• Entries provided:
Segment Open
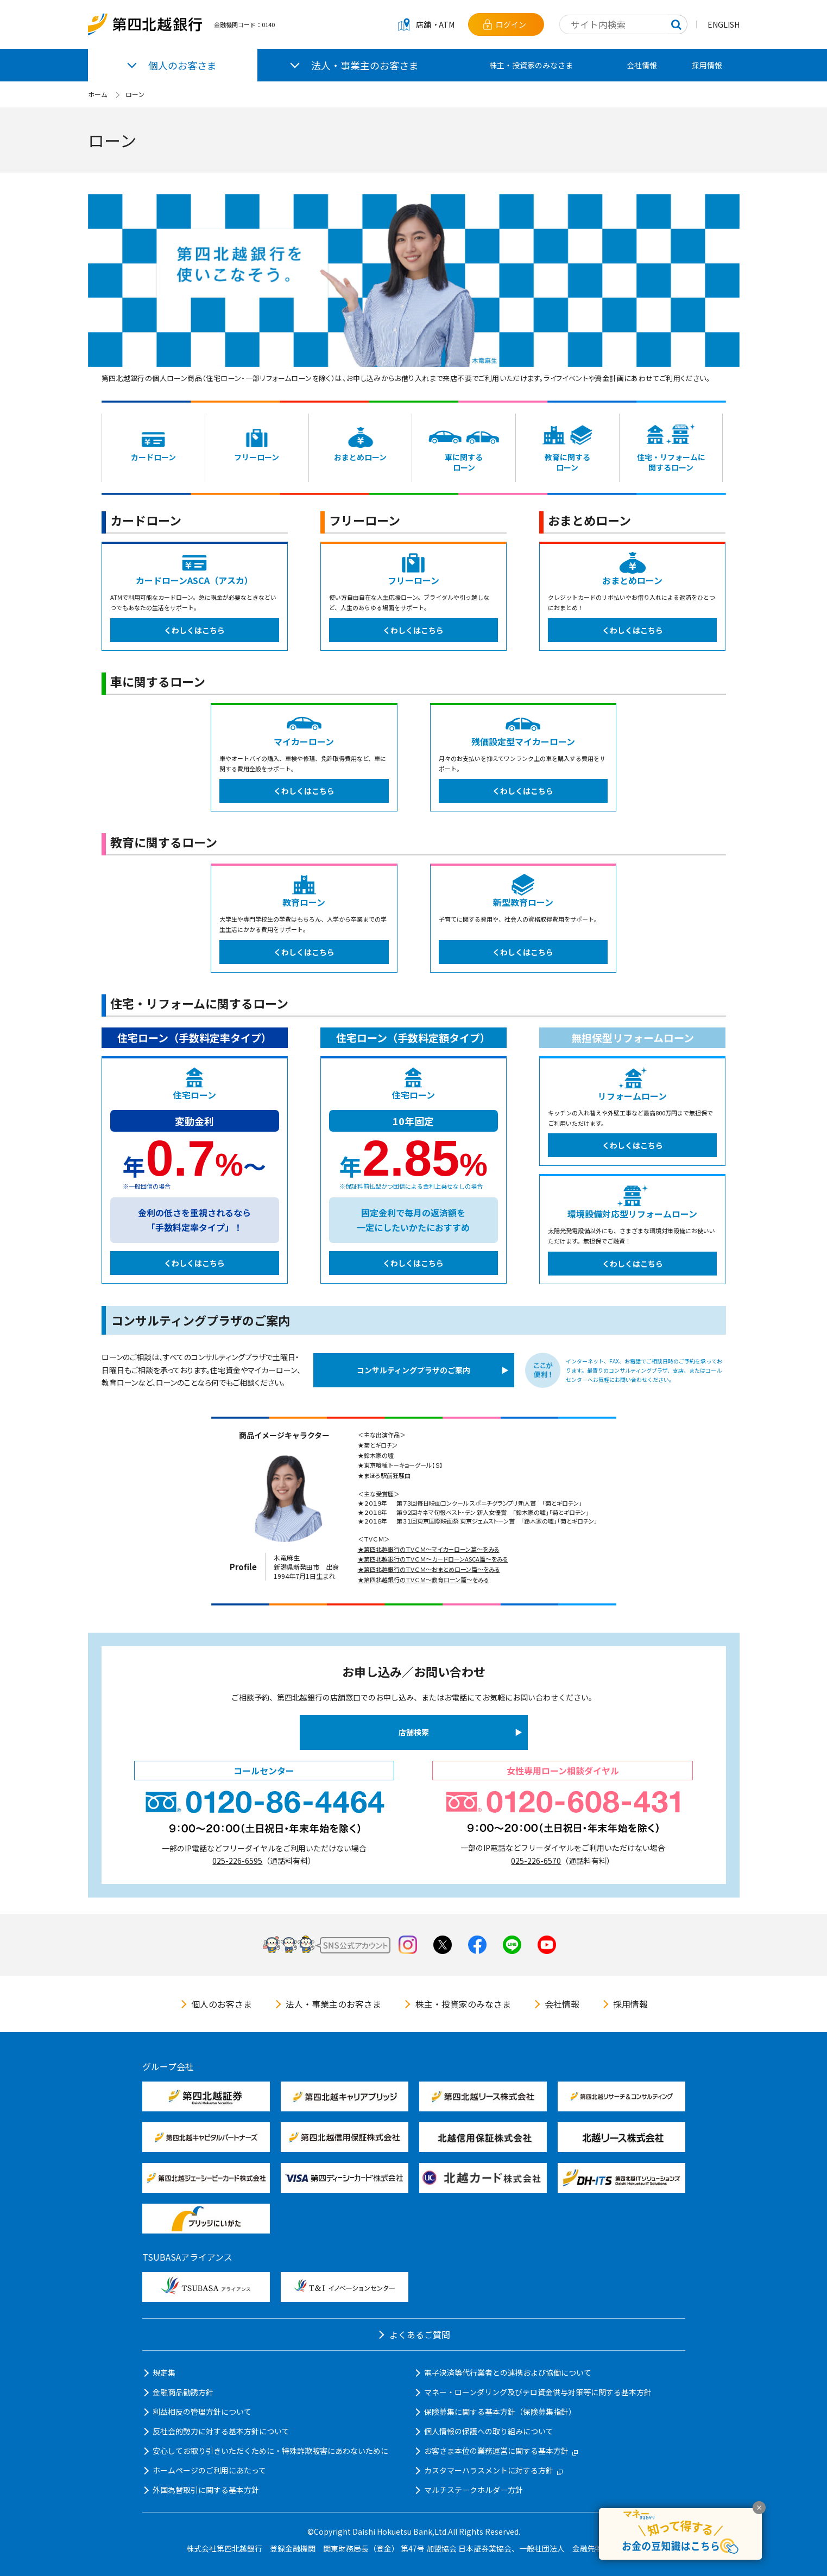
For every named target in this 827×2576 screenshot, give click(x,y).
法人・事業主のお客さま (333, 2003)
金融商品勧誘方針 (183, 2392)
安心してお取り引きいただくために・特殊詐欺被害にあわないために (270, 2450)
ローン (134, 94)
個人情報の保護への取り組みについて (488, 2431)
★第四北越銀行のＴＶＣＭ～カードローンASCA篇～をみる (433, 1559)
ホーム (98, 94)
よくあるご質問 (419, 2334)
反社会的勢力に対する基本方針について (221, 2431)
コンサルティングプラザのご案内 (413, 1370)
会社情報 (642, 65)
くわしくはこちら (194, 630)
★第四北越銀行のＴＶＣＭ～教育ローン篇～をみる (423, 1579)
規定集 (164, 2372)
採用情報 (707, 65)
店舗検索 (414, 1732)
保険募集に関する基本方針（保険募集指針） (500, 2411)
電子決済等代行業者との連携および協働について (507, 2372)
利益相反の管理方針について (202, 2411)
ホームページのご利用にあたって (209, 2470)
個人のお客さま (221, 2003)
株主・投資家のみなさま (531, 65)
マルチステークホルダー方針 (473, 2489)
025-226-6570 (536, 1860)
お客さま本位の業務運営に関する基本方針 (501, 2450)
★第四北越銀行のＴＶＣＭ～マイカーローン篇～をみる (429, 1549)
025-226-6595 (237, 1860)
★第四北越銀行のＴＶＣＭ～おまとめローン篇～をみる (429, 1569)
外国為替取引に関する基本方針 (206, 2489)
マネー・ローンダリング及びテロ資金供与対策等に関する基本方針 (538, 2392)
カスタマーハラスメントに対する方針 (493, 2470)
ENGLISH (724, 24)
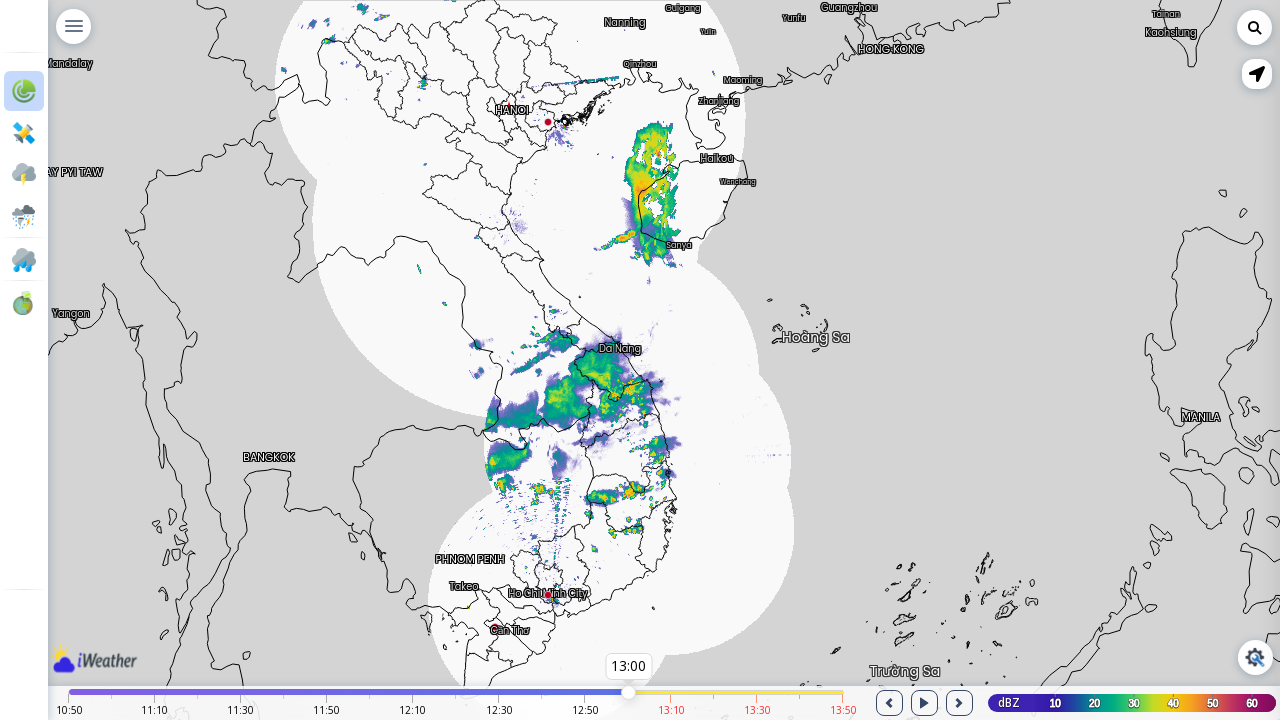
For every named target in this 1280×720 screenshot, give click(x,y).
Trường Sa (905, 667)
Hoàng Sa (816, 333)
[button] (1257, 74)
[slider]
Segment Closed
Segment Open
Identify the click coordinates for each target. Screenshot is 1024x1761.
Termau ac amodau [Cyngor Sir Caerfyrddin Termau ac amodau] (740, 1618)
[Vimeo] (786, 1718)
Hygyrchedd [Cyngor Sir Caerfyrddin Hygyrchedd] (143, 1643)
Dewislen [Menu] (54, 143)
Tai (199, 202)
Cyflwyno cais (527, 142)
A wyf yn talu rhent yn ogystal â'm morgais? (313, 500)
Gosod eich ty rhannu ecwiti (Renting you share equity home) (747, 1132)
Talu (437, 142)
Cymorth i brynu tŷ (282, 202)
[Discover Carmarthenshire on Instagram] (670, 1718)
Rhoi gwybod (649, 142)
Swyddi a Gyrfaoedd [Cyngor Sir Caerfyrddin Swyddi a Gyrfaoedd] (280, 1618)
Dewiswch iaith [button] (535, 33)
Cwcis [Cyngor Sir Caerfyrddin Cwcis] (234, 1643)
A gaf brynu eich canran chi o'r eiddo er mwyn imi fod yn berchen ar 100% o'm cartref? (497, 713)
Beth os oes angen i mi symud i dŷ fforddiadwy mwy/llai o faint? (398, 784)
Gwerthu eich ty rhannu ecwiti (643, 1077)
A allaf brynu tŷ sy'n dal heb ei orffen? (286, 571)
Segment Closed
• To do:
Working from the records above, write out verbatim only the lines from the line containing "Dewiswch iaith [button] (535, 33)" through the line containing "A allaf brynu".

• Solution to this task:
Dewiswch iaith [button] (535, 33)
Cwcis [Cyngor Sir Caerfyrddin Cwcis] (234, 1643)
A gaf brynu eich canran chi o'r eiddo er mwyn imi fod yn berchen ar 100% o'm cartref? (497, 713)
Beth os oes angen i mi symud i dŷ fforddiadwy mwy/llai o faint? (398, 784)
Gwerthu eich ty rhannu ecwiti (643, 1077)
A allaf brynu tŷ sy'n dal heb ei orffen? (286, 571)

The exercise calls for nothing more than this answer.